(Dataset records)
┌──

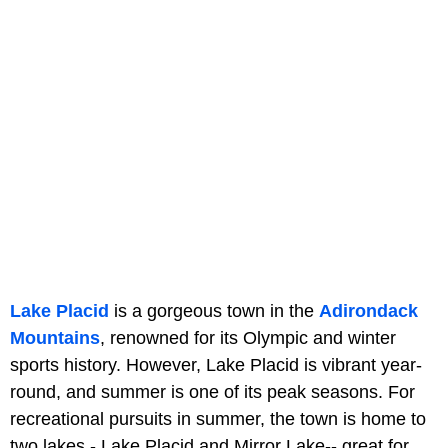
Lake Placid
is a gorgeous town in the
Adirondack
Mountains
, renowned for its Olympic and winter
sports history. However, Lake Placid is vibrant year-
round, and summer is one of its peak seasons. For
recreational pursuits in summer, the town is home to
two lakes - Lake Placid and Mirror Lake-- great for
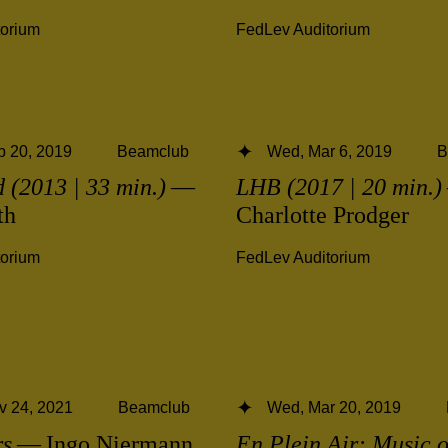
torium
FedLev Auditorium
b 20, 2019
Beamclub
Wed, Mar 6, 2019
B
 (2013 | 33 min.)
—
LHB (2017 | 20 min.)
th
Charlotte Prodger
torium
FedLev Auditorium
v 24, 2021
Beamclub
Wed, Mar 20, 2019
rs
— Ingo Niermann
En Plein Air: Music o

└──

__What is needed__. All lines with the string "town" must be copied from the data.

__Answer to this problem__.
is a gorgeous town in the
recreational pursuits in summer, the town is home to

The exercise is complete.